Our television was almost never turned on but when it was, it was either Spongebob Squarepants or a cooking show, like 24-kitchen. I remember watching Jamie Oliver slicing and dicing with such speed and finesse, that for a moment I wanted to become a chef as well. Years later, as I was making pros and cons lists for studies that I considered doing after high school, culinary school passed my mind. At this point in life I had plenty of cooking experience, due to both the side job I had secured for myself with a role in the kitchen of a restaurant and due to the rule implemented in my house that each child had to cook once a week (a rule that was torture to my brother, but a blessing to me). Because I enjoyed those supposed ‘chores’ so much and do genuinely love my side job in the restaurant, when I heard someone mentioning culinary school my interest peaked. I looked it up online and daydreamed about it for a couple of weeks and still do from time to time. In the end, I let this option go as I did many others, and went for the ‘safer route’. I have no regrets whatsoever in choosing my degree. I am glad that I am studying English and genuinely enjoy everything so far, from my classes to my friends and teachers. However, sometimes, when I see a youtube video of someone going to culinary school, that feeling rises up again; the desire to cook all day long and to know all the different spices and cuisines. But then again, for a long time I had also convinced myself I wanted to become a secret FBI agent, no regard for my despise for loud sounds, terrible poker-face and overall lack of condition.

However, even now, after I put the idea of going to culinary school behind me, cooking is still a big hobby of mine. Whether I do it on my own with music blasting or with friends or family laughing and telling stories. 

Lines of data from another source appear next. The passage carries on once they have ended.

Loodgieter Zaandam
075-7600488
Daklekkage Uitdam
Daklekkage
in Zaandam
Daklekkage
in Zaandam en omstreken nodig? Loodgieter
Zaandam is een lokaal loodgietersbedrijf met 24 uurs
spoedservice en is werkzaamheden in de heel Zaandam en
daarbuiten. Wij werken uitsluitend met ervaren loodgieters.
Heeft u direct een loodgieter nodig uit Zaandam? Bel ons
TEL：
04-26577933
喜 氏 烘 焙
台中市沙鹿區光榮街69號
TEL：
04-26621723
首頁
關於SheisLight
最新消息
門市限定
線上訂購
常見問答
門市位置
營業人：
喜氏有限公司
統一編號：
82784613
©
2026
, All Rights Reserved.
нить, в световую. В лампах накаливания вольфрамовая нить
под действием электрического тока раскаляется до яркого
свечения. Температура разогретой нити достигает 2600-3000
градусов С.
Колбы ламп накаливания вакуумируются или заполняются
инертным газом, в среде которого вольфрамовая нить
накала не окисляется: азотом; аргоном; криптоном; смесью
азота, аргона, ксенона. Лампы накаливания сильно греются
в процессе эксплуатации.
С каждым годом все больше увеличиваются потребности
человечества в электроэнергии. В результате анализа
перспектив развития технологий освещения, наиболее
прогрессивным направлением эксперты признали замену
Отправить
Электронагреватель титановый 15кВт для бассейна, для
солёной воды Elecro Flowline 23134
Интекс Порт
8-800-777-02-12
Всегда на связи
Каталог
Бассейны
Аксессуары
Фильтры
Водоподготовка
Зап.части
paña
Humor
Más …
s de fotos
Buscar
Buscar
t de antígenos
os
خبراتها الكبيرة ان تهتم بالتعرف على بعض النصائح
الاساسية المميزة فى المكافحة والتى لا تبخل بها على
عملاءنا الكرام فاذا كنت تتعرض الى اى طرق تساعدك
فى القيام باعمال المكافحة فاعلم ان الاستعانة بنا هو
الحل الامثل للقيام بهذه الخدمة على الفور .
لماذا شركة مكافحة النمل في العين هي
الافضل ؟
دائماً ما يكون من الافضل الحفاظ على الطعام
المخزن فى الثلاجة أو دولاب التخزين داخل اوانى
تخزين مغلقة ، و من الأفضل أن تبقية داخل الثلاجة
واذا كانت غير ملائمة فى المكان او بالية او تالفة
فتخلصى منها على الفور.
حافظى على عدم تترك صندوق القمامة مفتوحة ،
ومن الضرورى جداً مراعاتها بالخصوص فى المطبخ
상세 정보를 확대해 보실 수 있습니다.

Netflix: Flavors of Youth, International Version (Noritaka Kawaguchi, 2018)

A couple of weeks ago I watched the anime called Flavors of Youth. This amazing movie tells three different stories in three different cities and one of the stories was about a bowl of ramen. The story in itself didn’t have a big plot twist and it was short enough that it wasn’t that complex. But the majestic way the story revolved around that little bowl of food and the stories that were told around it, made it into a great ⅓ of the movie. It illustrated that food can tell stories, especially when it is linked to other people. Like Lauri Colwin said: “No one who cooks, cooks alone”. There is a tradition in cooking, both in the old grandmother’s recipes and the recipes you get from the internet. So, whenever I am cooking for that weekly ‘chore’ I usually try something as obscure as my limited time allows. I will scour the internet to try and find new recipes and to test them with my own twists here and there, as I am a firm believer that you do not need to measure spices. And even though I enjoy this and will continue to experiment, some winters I can’t resist the temptation of making ‘stamppot’. I will fill my plate, make a plus sign in the middle of it, fill the trenches with jus and stick a bit of ‘appelmoes met rookworst’ on top, making little islands with a jus river in the middle. Even though I do not enjoy ‘stamppot’ that much, there is a certain tradition to it that I crave around the wintertime. I remember my father teaching me how to make the islands and how to hollow out a ‘kroket’ to stuff it with fries. Sometimes the most important thing isn’t the food and how good it tastes; it is about the traditions and the people you cook and eat with.

So, now whenever I prepare a simple lunch of a rusk with some jam, I can’t help but think back on my first disaster in the kitchen. I do agree that we ‘learn from our mistakes’, but I don’t think that’s the most important takeaway from those failed attempts. Because soon I will meet up with my friends again and maybe we will bake something. And maybe we will try a weird experiment again and maybe we will sit on the floor in front of the oven again, watching our baked goods rise. And maybe we will laugh about our past failed attempts and talk about why we put grapes in our cupcakes, whether we would still put grapes in our cupcakes, and whether we will put grapes in our cupcakes next year. And maybe cooking isn’t so much about becoming a Master chef and trying the most exotic cuisines. Maybe cooking is just meant to be shared.